Many business owners turn up to their businesses everyday like they are turning up to a job. That is, operating as the technician in their business.

Why You Need To Stop Being The Bottleneck To Business Growth

The issue with this is, as the business continues to grow and eventually demand outstrips supply, having the owner as the conduit through which technical information, operational intelligence, and process flows, creates a bottleneck that ultimately chokes the growth of the business. The business will not be able to scale beyond the hard work of the owner.

A vicious cycle then ensues, and many business owners find themselves trapped under what I term the entrepreneurial ceiling. Their business fortunes porpoise up and down based on their energy levels. The challenge is, even if we recognise that we have become the bottleneck in our business it can be difficult to know what to do about it. The first step is to recognise that what got you to here is not going to get you there. To progress beyond you as the bottleneck requires a different approach, a different mindset. You must lean into a new role, a role that is likely uncomfortable for you, a more strategic role. 

Rethink and grow your team

A place to start in your business and personal transformation is to draft a position description that clearly outlines the role, responsibilities, and key performance indicators of your new role. Now, with the new parametres set, its time to leverage your knowledge.

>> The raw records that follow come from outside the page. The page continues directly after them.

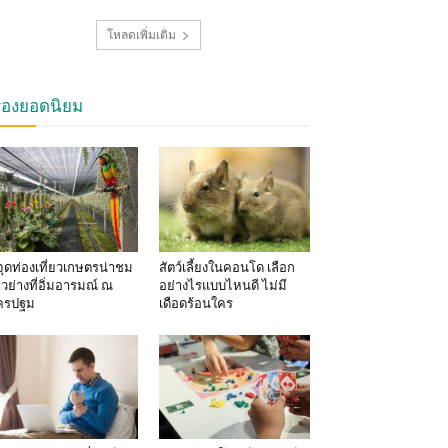
โหลดเพิ่มเติม
รื่องยอดนิยม
จุดท่องเที่ยวเกษตรน่าชม
สัตว์เลี้ยงในคอนโด เลือก
าวย่างที่อิ่มอารมณ์ ณ
อย่างไรแบบไหนดี ไม่มี
ครปฐม
เดือดร้อนใคร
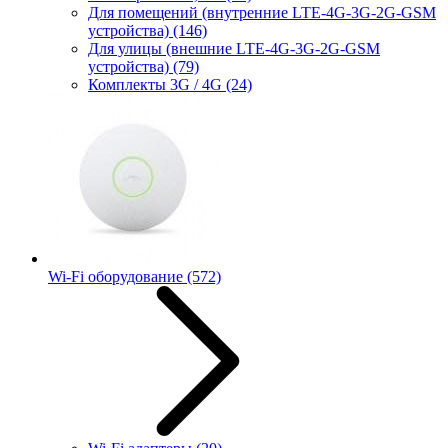
Для помещений (внутренние LTE-4G-3G-2G-GSM
устройства)
(146)
Для улицы (внешние LTE-4G-3G-2G-GSM
устройства)
(79)
Комплекты 3G / 4G
(24)
Wi-Fi оборудование
(572)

To achieve this, other people will have to have delegated operational responsibility in your business. This will be facilitated and controlled through the capture and creation of robust business systems that get the technical expertise out of your head and into an operating system whilst simultaneously building capability in the people around you.

It is important that you make this process as frictionless as possible. Use screen capture technology, video on your phone or some other method that makes it easy to capture your operating system so that in the heat of battle, you have the means to empower your team when every bone in your body tells you just to do it yourself. 

Create small wins

If we only focus on the end goal it is unlikely, we will have the stamina to break through. In creating small wins that celebrate progress in the day to day, we can gain the confidence to stay the course. Just like going on a diet, if we can see incremental progress on the scales, we are more likely to be mindful of doing the right things when we are tested.

It might be that you capture three new business systems a week or have your team review a new process then trial it. No matter what it is, ensuring ongoing incremental progress towards taking what you know and transferring it to a business system in incremental steps, instils confidence and shapes behaviour both yours and the teams.

Build a scorecard

There are many parallels between business and sport. In sport, to play without a scoreboard would obviously be a nonsense. You wouldn’t train as hard, run as hard, try as hard. In transiting a business through the entrepreneurial ceiling, a well thought through scorecard helps the owner and emergent leaders understand key metrics in business performance that indicate progress. These metrics will be individualised for each business and are often most insightful when developed with the team.

Liken a business scorecard to the ripple bumps on the side of the highway. If driven upon they dramatically alert the driver that the vehicle has left the road thus providing the stimulus to correct and realign.

Although many business owners attempt to balance supply and demand as they grow, it is almost impossible and if it occurs is generally for the briefest of moments. It is in leveraging the business owner’s operational knowledge and thereby removing themselves as the technical bottleneck, that freedom beyond the entrepreneurial ceiling can be achieved. Whilst for many this seems a daunting quest, the reality is that it is a well-worn path treed by every entrepreneurial business that has scaled beyond its owner.


Author Credits

Chris Green, author of Business By Design, is an entrepreneurial strategist, author, mentor and facilitator with more than twenty years’ experience helping SMEs entrepreneurs grow their businesses and achieve their leadership potential. Having owned and operated a number of businesses himself, Chris understands the challenges and through his Business by Design Program he provides SMEs the support needed to transform and grow successfully. Find out more at https://www.chrisgreen.au.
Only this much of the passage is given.